Fill 3/4 of the cupcake tins/papers with batter (approx. 1/4 cup). Bake until a toothpick inserted in center of loaf comes out clean, about 20 minutes. Remove from pan and place on cooling rack. This recipe should make about 18.

Cream Cheese Icing

1/3 cup confectioners sugar
1 package of cream cheese
2 tbsp fresh lemon juice

Whip all together until creamy and thick in consistency. Ice cupcakes when they are cool.

I add a little bit of coloring to the icing for decoration and use sandwich bags with teeny tiny holes cut in the corners for piping.

Friday, October 5, 2007


Being diagnosed with macrocytic anemia helped me get over my fear of consuming meat.

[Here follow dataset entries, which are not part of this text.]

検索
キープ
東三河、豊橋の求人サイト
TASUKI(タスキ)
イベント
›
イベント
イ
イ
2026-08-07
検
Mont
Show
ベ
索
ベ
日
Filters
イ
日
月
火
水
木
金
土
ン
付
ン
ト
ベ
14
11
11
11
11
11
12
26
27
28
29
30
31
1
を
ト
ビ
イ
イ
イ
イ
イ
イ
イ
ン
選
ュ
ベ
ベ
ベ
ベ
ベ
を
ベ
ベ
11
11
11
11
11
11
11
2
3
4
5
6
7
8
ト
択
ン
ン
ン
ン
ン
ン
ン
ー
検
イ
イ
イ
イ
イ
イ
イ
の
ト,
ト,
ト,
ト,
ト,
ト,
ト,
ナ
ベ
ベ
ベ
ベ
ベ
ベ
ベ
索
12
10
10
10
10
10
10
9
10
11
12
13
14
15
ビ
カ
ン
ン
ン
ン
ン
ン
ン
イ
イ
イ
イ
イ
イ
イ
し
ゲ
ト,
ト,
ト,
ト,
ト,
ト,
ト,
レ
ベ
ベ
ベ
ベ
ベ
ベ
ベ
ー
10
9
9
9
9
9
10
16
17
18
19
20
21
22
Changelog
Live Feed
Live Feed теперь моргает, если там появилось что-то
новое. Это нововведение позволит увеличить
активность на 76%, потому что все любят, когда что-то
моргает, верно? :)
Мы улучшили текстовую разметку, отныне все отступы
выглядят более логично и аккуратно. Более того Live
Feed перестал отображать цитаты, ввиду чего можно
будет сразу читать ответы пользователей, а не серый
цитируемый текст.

Correction, I was never affraid. I just felt like some sort of degenerate living in a city where eating red meat is a social faux pas. I don't have to hide it anymore. I need vitamin B. In ridiculous quantites. A substance whose highest, natural existence is in meat products.

I fell in love with two things since this diagnosis. Buffalo, and the man who peddles it at the farmers market from a farm in Prineville, OR.

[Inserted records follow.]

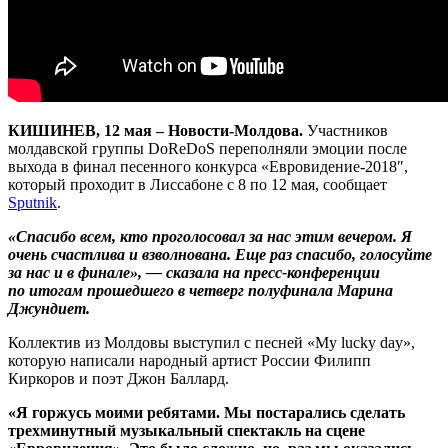
КИШИНЕВ, 12 мая – Новости-Молдова.
Участников
молдавской группы DoReDoS переполняли эмоции после
выхода в финал песенного конкурса «Евровидение-2018″,
который проходит в Лиссабоне с 8 по 12 мая, сообщает
Sputnik
.
«Спасибо всем, кто проголосовал за нас этим вечером. Я
очень счастлива и взволнована. Еще раз спасибо, голосуйте
за нас и в финале», — сказала на пресс-конференции
по итогам прошедшего в четверг полуфинала Марина
Джундиет.
Коллектив из Молдовы выступил с песней «My lucky day»,
которую написали народный артист России Филипп
Киркоров и поэт Джон Баллард.
«Я горжусь моими ребятами. Мы постарались сделать
трехминутный музыкальный спектакль на сцене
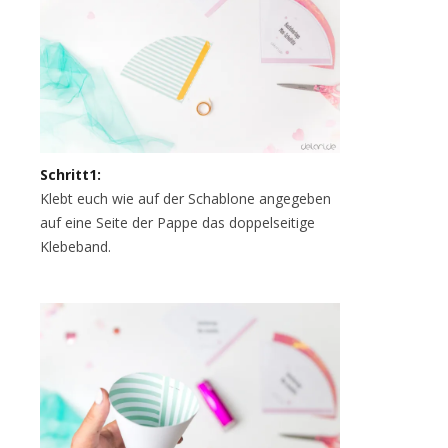
Schritt1:
Klebt euch wie auf der Schablone angegeben
auf eine Seite der Pappe das doppelseitige
Klebeband.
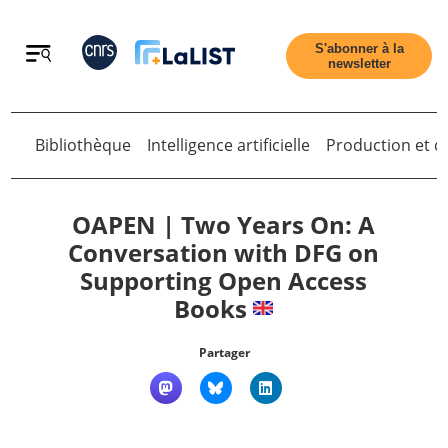
Retour
S'abonner à la
newsletter
Bibliothèque
Intelligence artificielle
Production et di
Retour
OAPEN | Two Years On: A
Conversation with DFG on
Supporting Open Access
Accueil
Books
Tous les articles
Partager
Qui sommes nous ?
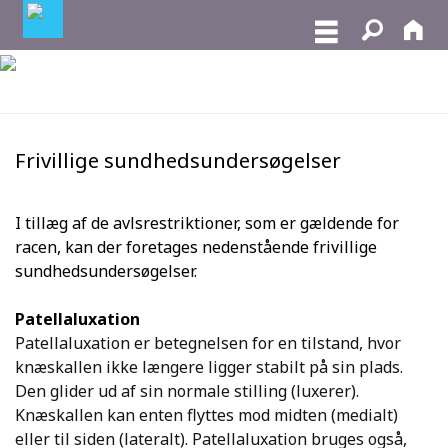
Frivillige sundhedsundersøgelser
I tillæg af de avlsrestriktioner, som er gældende for
racen, kan der foretages nedenstående frivillige
sundhedsundersøgelser.
Patellaluxation
Patellaluxation er betegnelsen for en tilstand, hvor
knæskallen ikke længere ligger stabilt på sin plads.
Den glider ud af sin normale stilling (luxerer).
Knæskallen kan enten flyttes mod midten (medialt)
eller til siden (lateralt). Patellaluxation bruges også,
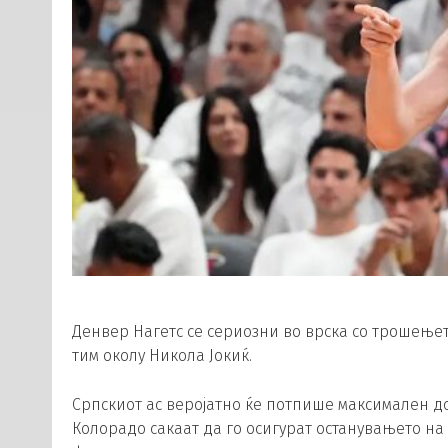
Денвер Нагетс се сериозни во врска со трошење
тим околу Никола Јокиќ.
Српскиот ас веројатно ќе потпише максимален до
Колорадо сакаат да го осигурат останувањето на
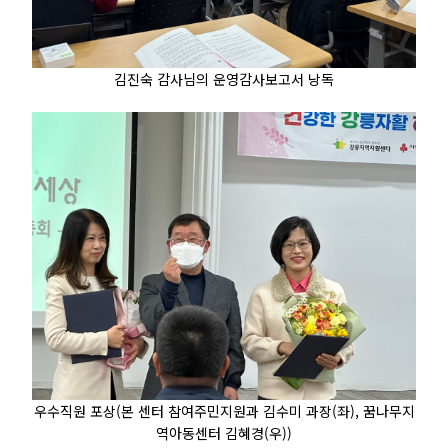
김진숙 감사님의 운영감사보고서 낭독
우수직원 포상(본 센터 참여주민지원과 김수미 과장(좌), 꿈나무지
역아동센터 김혜경(우))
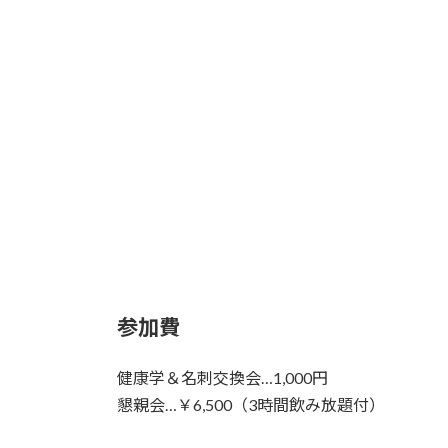
参加費
健康学＆名刺交換会…1,000円
懇親会…￥6,500（3時間飲み放題付）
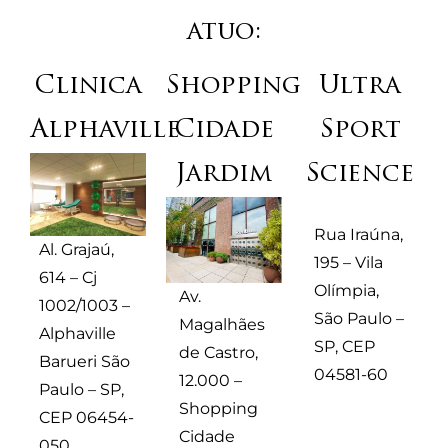
atuo:
Clinica
Shopping
Ultra
Alphaville
Cidade
Sport
Jardim
Science
Rua Iraúna,
Al. Grajaú,
195 – Vila
614 – Cj
Olímpia,
Av.
1002/1003 –
São Paulo –
Magalhães
Alphaville
SP, CEP
de Castro,
Barueri São
04581-60
12.000 –
Paulo – SP,
Shopping
CEP 06454-
Cidade
050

Buffalo is low in fat (about 2%), cholesterol, and high in iron, vitamin b12 and others.

We use ground buffalo for meatballs and burgers but the steaks are also great. We grilled some for fajitas, kabobs etc.

Buffalo Meatballs with Spicy Serrano Tomato Sauce

1 slice sandwich bread, torn into small pieces
2 tbsp milk
1/2 finely chopped onion
1 garlic clove, minced
1 tsp fine sea salt
1 tbsp chopped fresh oregano
1/2 tsp ground black pepper
1 pound ground buffalo
1 large eggs
1 tbsp chopped fresh mint

2 medium serrano chiles, stemmed
2 garlic cloves, unpeeled
2 14 1/2-ounce cans diced tomatoes in juice

2 tbsp grapeseed oil (my choice, substitute any other high temp vegetable oil)
1/2 cup water
1/2 teaspoon fine sea salt

For meatballs:
Combine bread, milk, onion, garlic, salt, oregano, and pepper in large bowl. Mash with fork until thick paste forms. Mix in buffalo, eggs, and mint (mixture will be soft). Using 1/4 cupful for each, form mixture into 2-inch balls. Place on baking sheet; chill while making sauce.

For sauce:
Line heavy small skillet with foil; add chiles and garlic. Cook over medium-high heat until skins begin to blister and blacken, turning frequently, about 15 minutes. Cool garlic slightly, then peel. Working in batches, puree tomatoes with juices, whole chiles, and garlic in blender until almost smooth.

Heat oil in heavy large wide pot over medium-high heat. Add tomato puree, 1/2 cup water, and salt; bring to boil. Carefully add meatballs; bring to simmer. Reduce heat, cover, and simmer until meatballs are cooked through, stirring occasionally, about 30 minutes. Uncover and boil gently until liquid is reduced to sauce consistency, stirring occasionally, about 18 minutes.

Eat with quinoa, brown rice, whole wheat pasta or my favorite, spaghetti squash, the contrast of the sweet and spicy is fantastic.